Gustavo J. Parra-Montesinos is coming to the rescue of concrete-frame designers and contractors in earthquake country, long bedeviled by rebar-congested coupling beams that span openings in seismic shear walls. By testing concrete mixes rich with steel fiber, the structural engineer-researcher has demonstrated that designers can slash the amount of diagonal rebar in the beams. The innovation could make work simpler, faster and less costly.
“Gustavo’s steel-fiber research led to a practical solution,” says Cary Kopczynski, president of the Bellevue, Wash.-based structural firm that bears his name. “He showed that, with sufficient quantities of steel fibers added to coupling-beam concrete, rebar can be reduced by upwards of 40%.”
Tests at the University of Michigan, Ann Arbor, where Parra-Montesinos is a professor of civil engineering, also show that coupling-beam diagonal bars, which are so difficult to build, can exit beams horizontally at the ends. “This is huge,” says Kopczynski.

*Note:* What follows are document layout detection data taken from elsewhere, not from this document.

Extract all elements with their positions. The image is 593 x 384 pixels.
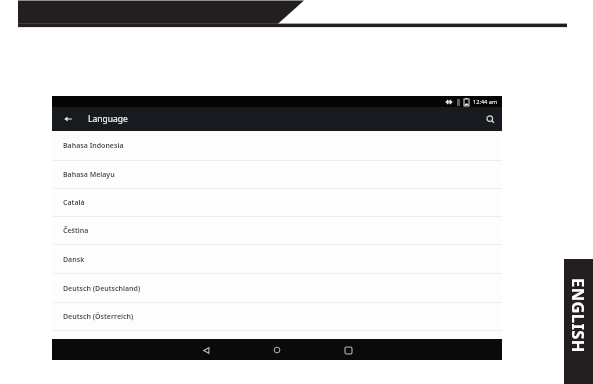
button[interactable]: Deutsch (Österreich)	[52, 303, 502, 331]
button[interactable]: Dansk	[52, 245, 502, 274]
button[interactable]: Čeština	[52, 217, 502, 245]
staticText: Deutsch (Österreich)	[63, 312, 134, 322]
staticText: Bahasa Melayu	[63, 170, 115, 180]
staticText: Català	[63, 198, 85, 208]
staticText: ENGLISH	[568, 278, 590, 353]
staticText: Language	[88, 113, 128, 125]
staticText: Dansk	[63, 255, 85, 265]
button[interactable]: Deutsch (Deutschland)	[52, 274, 502, 303]
button[interactable]: Home	[267, 340, 287, 360]
staticText: Čeština	[63, 226, 89, 236]
button[interactable]: Bahasa Melayu	[52, 161, 502, 189]
button[interactable]: Bahasa Indonesia	[52, 131, 502, 161]
staticText: Deutsch (Deutschland)	[63, 284, 141, 294]
button[interactable]: Back	[196, 340, 216, 360]
button[interactable]: Back	[58, 109, 78, 129]
button[interactable]: Search	[480, 109, 500, 129]
staticText: Bahasa Indonesia	[63, 141, 124, 151]
button[interactable]: Català	[52, 189, 502, 217]
staticText: 12:44 am	[473, 98, 498, 106]
button[interactable]: Recent apps	[338, 340, 358, 360]
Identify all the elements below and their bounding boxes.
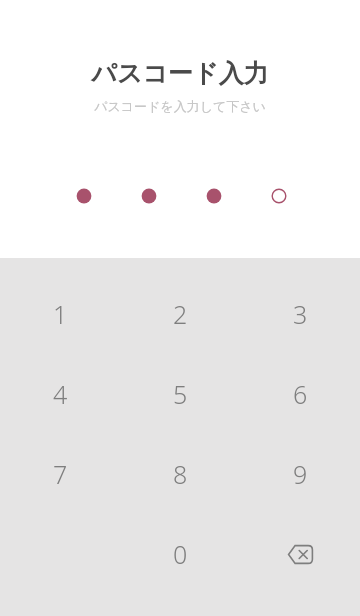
button[interactable]: 0 <box>148 522 212 586</box>
button[interactable]: 4 <box>28 362 92 426</box>
staticText: 9 <box>293 457 308 491</box>
button[interactable]: 2 <box>148 282 212 346</box>
button[interactable]: 5 <box>148 362 212 426</box>
staticText: 5 <box>173 377 188 411</box>
button[interactable]: 6 <box>268 362 332 426</box>
staticText: パスコードを入力して下さい <box>94 98 266 114</box>
staticText: 1 <box>53 297 68 331</box>
button[interactable]: Backspace <box>268 522 332 586</box>
staticText: 4 <box>53 377 68 411</box>
button[interactable]: 1 <box>28 282 92 346</box>
staticText: 6 <box>293 377 308 411</box>
staticText: 0 <box>173 537 188 571</box>
staticText: 7 <box>53 457 68 491</box>
staticText: 3 <box>293 297 308 331</box>
button[interactable]: 9 <box>268 442 332 506</box>
staticText: パスコード入力 <box>91 58 269 89</box>
staticText: 8 <box>173 457 188 491</box>
staticText: 2 <box>173 297 188 331</box>
button[interactable]: 3 <box>268 282 332 346</box>
button[interactable]: 7 <box>28 442 92 506</box>
button[interactable]: 8 <box>148 442 212 506</box>
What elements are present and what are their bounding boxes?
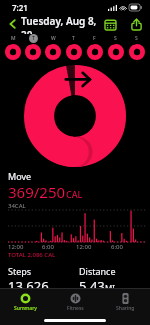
staticText: S <box>114 35 117 42</box>
staticText: Move <box>8 170 32 182</box>
button[interactable]: Calendar <box>101 15 119 33</box>
staticText: MI <box>105 283 115 294</box>
staticText: Tuesday, Aug 8, 20… <box>21 14 101 34</box>
staticText: 5.43 <box>79 277 105 295</box>
button[interactable]: Distance <box>79 265 150 295</box>
staticText: Flights Climbed <box>8 301 81 315</box>
button[interactable]: T <box>23 34 43 60</box>
staticText: 369/250 <box>8 182 66 202</box>
staticText: 7:21 <box>12 2 28 13</box>
staticText: F <box>93 35 96 42</box>
button[interactable]: T <box>63 34 84 60</box>
staticText: M <box>11 35 16 42</box>
staticText: 34CAL <box>8 202 26 210</box>
button[interactable]: Share <box>127 15 145 33</box>
button[interactable]: Back <box>5 16 21 32</box>
staticText: T <box>72 35 75 42</box>
button[interactable]: Move <box>8 170 150 202</box>
button[interactable]: F <box>84 34 105 60</box>
staticText: T <box>32 35 35 42</box>
staticText: S <box>135 35 138 42</box>
staticText: Distance <box>79 265 116 277</box>
button[interactable]: Sharing <box>100 289 150 315</box>
staticText: TOTAL 2,086 CAL <box>8 251 56 259</box>
button[interactable]: Summary <box>0 289 50 315</box>
staticText: Sharing <box>116 305 135 312</box>
staticText: Summary <box>14 305 37 312</box>
button[interactable]: S <box>105 34 126 60</box>
button[interactable]: W <box>43 34 63 60</box>
staticText: 6:00 <box>42 243 54 251</box>
button[interactable]: Fitness <box>50 289 100 315</box>
staticText: 12:00 <box>76 243 92 251</box>
staticText: 13,626 <box>8 277 49 295</box>
button[interactable]: Steps <box>8 265 79 295</box>
button[interactable]: Tuesday, Aug 8, 20… <box>21 14 101 34</box>
staticText: CAL <box>66 188 83 200</box>
staticText: 12:00 <box>8 243 24 251</box>
button[interactable]: M <box>3 34 23 60</box>
staticText: 6:00 <box>111 243 123 251</box>
staticText: W <box>51 35 56 42</box>
button[interactable]: S <box>126 34 147 60</box>
staticText: Steps <box>8 265 32 277</box>
staticText: Fitness <box>67 305 84 312</box>
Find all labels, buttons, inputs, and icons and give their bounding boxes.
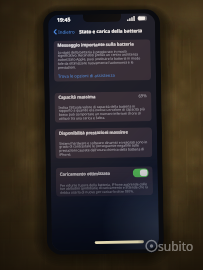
- staticText: 69%: [138, 93, 147, 99]
- button[interactable]: Caricamento ottimizzato: [56, 166, 153, 181]
- staticText: Disponibilità prestazioni massime: [59, 130, 128, 137]
- staticText: Indica l'attuale valore di capacità dell…: [58, 103, 148, 121]
- staticText: Lo stato della batteria è peggiorato in …: [58, 48, 147, 70]
- staticText: Capacità massima: [58, 94, 95, 101]
- staticText: Stato e carica della batteria: [79, 27, 143, 34]
- staticText: 19:45: [57, 16, 71, 23]
- staticText: Per ridurre l'usura della batteria, iPho…: [60, 181, 149, 195]
- button[interactable]: Indietro: [52, 28, 76, 35]
- button[interactable]: Trova le opzioni di assistenza: [54, 70, 151, 82]
- staticText: subito: [158, 238, 194, 254]
- staticText: Trova le opzioni di assistenza: [58, 73, 115, 80]
- staticText: Sistemi hardware e software dinamici e i…: [59, 139, 148, 157]
- other: Caricamento ottimizzato: [133, 168, 149, 178]
- staticText: Messaggio importante sulla batteria: [57, 41, 134, 49]
- staticText: Caricamento ottimizzato: [60, 171, 111, 178]
- staticText: Indietro: [58, 28, 75, 35]
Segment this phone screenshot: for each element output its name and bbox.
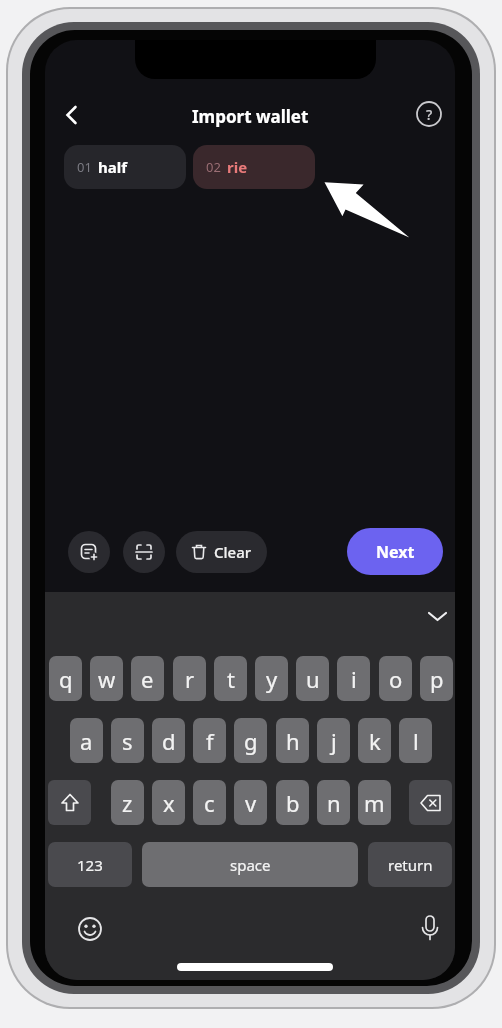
button[interactable]: return xyxy=(368,842,452,887)
button[interactable]: j xyxy=(317,718,350,763)
staticText: Clear xyxy=(214,542,252,562)
button[interactable]: h xyxy=(276,718,309,763)
staticText: m xyxy=(364,788,385,818)
button[interactable]: 01 xyxy=(64,145,186,189)
button[interactable]: f xyxy=(193,718,226,763)
staticText: i xyxy=(351,664,357,694)
staticText: Import wallet xyxy=(192,105,309,128)
staticText: p xyxy=(430,664,444,694)
staticText: u xyxy=(306,664,320,694)
button[interactable]: space xyxy=(142,842,358,887)
button[interactable] xyxy=(61,104,83,126)
button[interactable]: b xyxy=(276,780,309,825)
button[interactable]: x xyxy=(152,780,185,825)
staticText: l xyxy=(413,726,419,756)
staticText: n xyxy=(327,788,341,818)
staticText: x xyxy=(163,788,175,818)
button[interactable]: v xyxy=(234,780,267,825)
button[interactable]: u xyxy=(296,656,329,701)
button[interactable]: l xyxy=(399,718,432,763)
staticText: 02 xyxy=(206,158,221,176)
button[interactable]: z xyxy=(111,780,144,825)
staticText: w xyxy=(98,664,116,694)
staticText: space xyxy=(230,855,271,875)
button[interactable]: q xyxy=(49,656,82,701)
staticText: g xyxy=(244,726,258,756)
button[interactable]: c xyxy=(193,780,226,825)
button[interactable] xyxy=(123,531,165,573)
button[interactable] xyxy=(417,913,443,945)
button[interactable]: o xyxy=(379,656,412,701)
button[interactable]: Clear xyxy=(176,531,267,573)
button[interactable]: y xyxy=(255,656,288,701)
staticText: Next xyxy=(376,541,415,563)
button[interactable]: Next xyxy=(347,528,443,575)
button[interactable]: k xyxy=(358,718,391,763)
button[interactable]: s xyxy=(111,718,144,763)
staticText: k xyxy=(369,726,381,756)
staticText: return xyxy=(388,855,433,875)
staticText: 01 xyxy=(77,158,92,176)
staticText: 123 xyxy=(77,855,103,875)
staticText: b xyxy=(286,788,300,818)
button[interactable]: p xyxy=(420,656,453,701)
staticText: t xyxy=(227,664,235,694)
staticText: h xyxy=(286,726,300,756)
button[interactable]: t xyxy=(214,656,247,701)
button[interactable] xyxy=(48,780,91,825)
button[interactable] xyxy=(409,780,452,825)
button[interactable]: a xyxy=(70,718,103,763)
staticText: ? xyxy=(426,105,433,124)
button[interactable]: m xyxy=(358,780,391,825)
button[interactable] xyxy=(68,531,110,573)
button[interactable]: w xyxy=(90,656,123,701)
staticText: half xyxy=(98,157,128,177)
staticText: e xyxy=(141,664,154,694)
button[interactable] xyxy=(427,609,449,625)
staticText: d xyxy=(162,726,176,756)
button[interactable]: n xyxy=(317,780,350,825)
staticText: a xyxy=(80,726,93,756)
button[interactable]: 02 xyxy=(193,145,315,189)
staticText: z xyxy=(122,788,133,818)
staticText: y xyxy=(266,664,278,694)
button[interactable]: g xyxy=(234,718,267,763)
button[interactable]: i xyxy=(337,656,370,701)
staticText: c xyxy=(204,788,215,818)
staticText: o xyxy=(389,664,403,694)
staticText: r xyxy=(185,664,195,694)
button[interactable]: e xyxy=(131,656,164,701)
staticText: s xyxy=(122,726,133,756)
staticText: v xyxy=(245,788,257,818)
staticText: q xyxy=(59,664,73,694)
button[interactable]: d xyxy=(152,718,185,763)
button[interactable]: r xyxy=(173,656,206,701)
button[interactable] xyxy=(76,915,104,943)
staticText: rie xyxy=(227,157,248,177)
staticText: j xyxy=(331,726,337,756)
staticText: f xyxy=(206,726,214,756)
button[interactable]: 123 xyxy=(48,842,132,887)
button[interactable]: ? xyxy=(416,101,442,127)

“Gustavo is clearly the leader in developing structural applications for high-performance, steel-fiber-reinforced concrete,” says James K. Wight, a professor of civil and environmental engineering at the university. Wight was Parra-Montesinos’s Ph.D. adviser and is part of the fiber research.
Introduction of steel-fiber reinforcement into building codes is likely in about eight years. But that hasn’t stopped Kopczynski. He has received approval to use the material on two 40-story buildings in Seattle, until recently on hold. “As Gustavo’s research matures and once we get the Seattle buildings under construction, moving the material into the codes should be fairly straightforward,” says Kopczynski.
Parra-Montesinos has been on a “high-fiber diet” since earning his Ph.D. “Using fiber reinforcement… seemed natural, given the need for heavy amounts of diagonal and transverse reinforcement to ensure adequate seismic behavior,” he says.
Tests on beams with span-to-overall-depth ratios of 1.0 to 3.3 eliminated 70% of diagonal rebar in coupling beams and used only special column-type confinement at the beam ends.
Better yet, results of more recent tests on slender beams—with aspect ratios of 2.75 to 3.3—indicate complete elimination of diagonal reinforcement is possible and suggest the same may be true for beams with lower aspect ratios. The research team currently is seeking funds from the National Science Foundation to conduct tests to determine “how low we can go in beam span-to-depth ratio without diagonal reinforcement,” says Parra-Montesinos.
Other tests on punching shear behavior of slab-column connections with shear-stud reinforcing, under gravity and quake loads, offer strong evidence for changes in shear stud design practice, he says.